K.S. LJUBA WELITSCH
Eine Künstlerin von Welt. Und eine Frau, deren Name für mich immer mit einem einzigen Werk verbunden sein wird: Salome. Richard Strauß.
1944. Richard Strauß feiert seinen 80. Geburtstag. Und vor dem Komponisten selbst steht die Sängerin, die seine Salome verkörpert. Man kann sich diesen Moment kaum vorstellen. Der Komponist hört seine eigene Musik. Er hört eine junge Frau, die seine Salome zum Leben erweckt. Und vielleicht geschieht in diesem Augenblick etwas, das nur ganz selten in der Kunst geschieht: Komponist und Interpretin begegnen einander auf der höchsten Ebene.
Was danach kam, wurde Geschichte. Ihre Salome wurde legendär. Eine Interpretation, die bis heute als unerreicht gilt. Ihre Salome ist nicht nur ein unübertroffener Maßstab – sie ist ein Maßstab für alle Zeiten.

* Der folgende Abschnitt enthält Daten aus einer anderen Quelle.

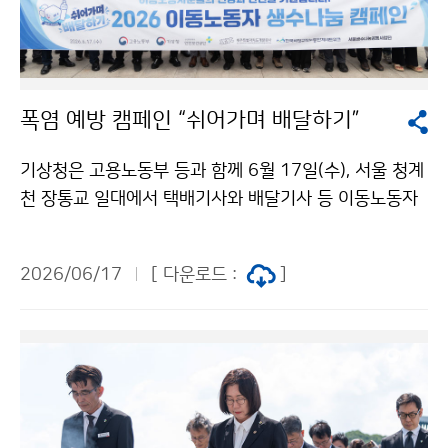
폭염 예방 캠페인 “쉬어가며 배달하기”
기상청은 고용노동부 등과 함께 6월 17일(수), 서울 청계
천 장통교 일대에서 택배기사와 배달기사 등 이동노동자
를 대상으로 생수를 나누어 주는 폭염 예방 캠페인 “쉬어
가며 배달하기”를 진행했다. 이번 행사는 최근 기후변화의
2026/06/17
[ 다운로드 :
]
영향으로 폭염의 빈도와 강도가 증가하는 가운데, 여름철
야외에서 장시간 근무하는 이동노동자들의 건강과 안전
을 지키기 위해 마련됐다.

Seit 2014 habe ich hier viele Stimmen gehört. Und jede einzelne hat ihre eigene Geschichte. Manche Stimmen haben mich beeindruckt. Manche haben mich überrascht. Und manche haben etwas hinterlassen, das sich nicht in Worte fassen lässt.
Das ist der Augenblick, auf den man als künstlerische Leiterin wartet. Dieser eine Augenblick, in dem man spürt: Hier geschieht etwas. Etwas Echtes. Etwas, das größer ist als der Wettbewerb. Das wäre für mich die größte Auszeichnung dieses Wettbewerbs.
Denn mein Wunsch als Gründerin war nie, einfach nur einen Wettbewerb ins Leben zu rufen. Mein Wunsch war es, einen Ort zu schaffen, an dem Stimmen eine Zukunft bekommen. Einen Ort, an dem junge Menschen den Mut finden, ihren eigenen Weg zu gehen.
Und deshalb steht heute Ljuba Welitsch symbolisch über diesem Wettbewerb.
An artist of world renown. And a woman whose name will always be linked to one piece of music for me: Salome. Richard Strauss.
1944. Richard Strauss celebrates his 80th birthday. And standing right there in front of the composer is the singer embodying his Salome. It is a moment hard to even imagine. The composer listens to his own music. He hears a young woman bringing his Salome to life. And perhaps, in that very moment, something happens that rarely ever happens in art: composer and performer meet at the highest possible level.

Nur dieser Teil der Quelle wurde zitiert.